| name | capture-environment |
| description | Snapshot the computational environment for a replication package — detects the analysis stack (R / Stata / Python) and emits the right lockfiles (renv.lock + sessionInfo.txt, requirements.txt / environment.yml / uv.lock, Stata version + ado package list), records seeds and RNG kind, optionally writes a pinning Dockerfile, and produces a paste-ready "Computational requirements" block. Use when user says "capture the environment", "snapshot my dependencies", "pin the versions", "make a renv.lock / requirements.txt", "make this byte-reproducible", or before releasing a replication package to openICPSR / the AEA Data Editor. |
| argument-hint | [project-dir] [--docker] [--no-verify] (project-dir defaults to repo root) |
| allowed-tools | ["Read","Grep","Glob","Write","Bash"] |
| effort | medium |
/capture-environment — snapshot the computational environment
A replication package that runs on the author's laptop in 2026 and nowhere else in 2029 is not reproducible. This skill captures the exact computational environment — language versions, package versions, seeds, RNG kind, and (optionally) the OS layer — so a referee, the AEA Data Editor, or future-you can reconstruct it. It detects which stack the project uses and emits the artifacts that stack's ecosystem expects, then verifies the lockfile installs clean.

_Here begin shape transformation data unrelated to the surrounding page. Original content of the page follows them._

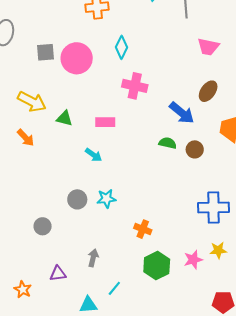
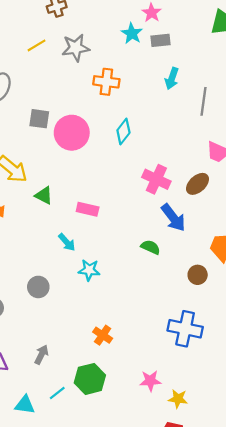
pink cross: (135, 86) -> (156, 179), moved
brown ellipse: (208, 91) -> (198, 184), moved
brown circle: (195, 149) -> (198, 275), moved
cyan star: (106, 199) -> (89, 270), moved
yellow star: (218, 250) -> (178, 399), moved
green hexagon: (157, 266) -> (90, 379), moved

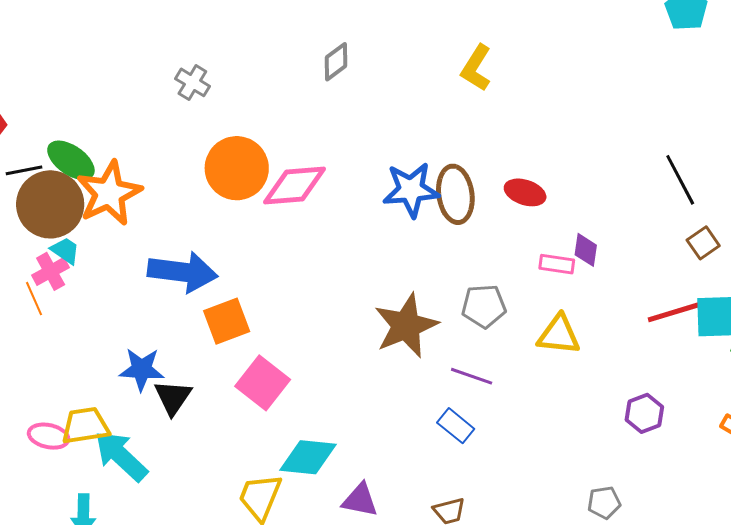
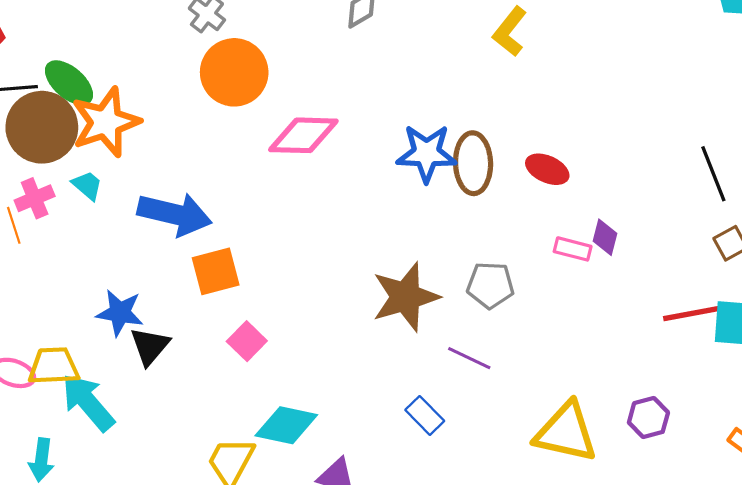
orange circle: (237, 168) -> (234, 72), moved
cyan trapezoid: (65, 251) -> (87, 185), moved
yellow triangle: (559, 335) -> (566, 432), moved, size x1.4
pink square: (263, 383) -> (247, 341), size x0.7
blue rectangle: (456, 426) -> (425, 415), moved

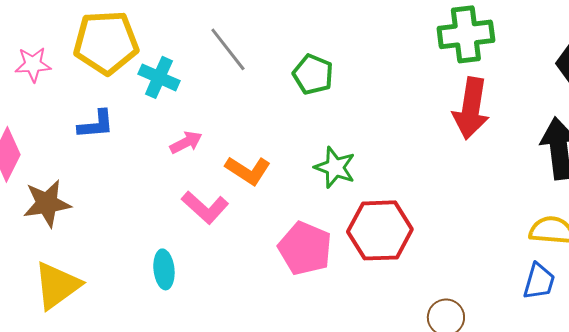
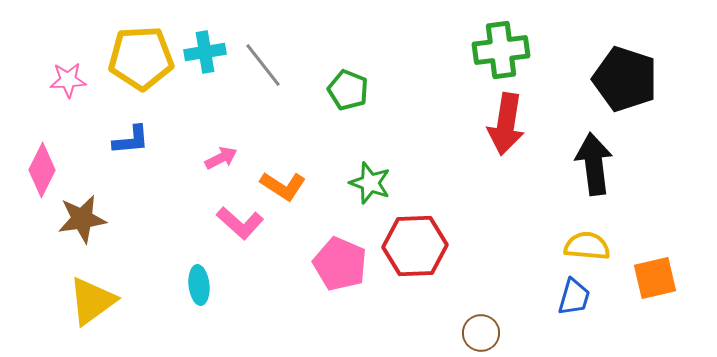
cyan cross: (159, 77) -> (205, 52), moved, turned -33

Core principle: Pin everything a result depends on. Display rounding aside, a re-run on a pinned environment should reproduce the paper to the replication-protocol.md tolerances — byte-identical when the optional Dockerfile is used.
When to use
- Before releasing a replication package to openICPSR, Zenodo, Dataverse, or a journal archive — the AEA Data Editor / DCAS standard expects a documented, version-pinned environment.
- Before submission, alongside
/audit-reproducibility — that skill checks the numbers; this one captures the environment those numbers were produced in (its sessionInfo.txt requirement is satisfied by this skill).
- After adding or upgrading a package mid-project — re-snapshot so the lockfile doesn't drift from what the code actually loads.
- When handing a project to a co-author or RA who needs to reconstruct your stack.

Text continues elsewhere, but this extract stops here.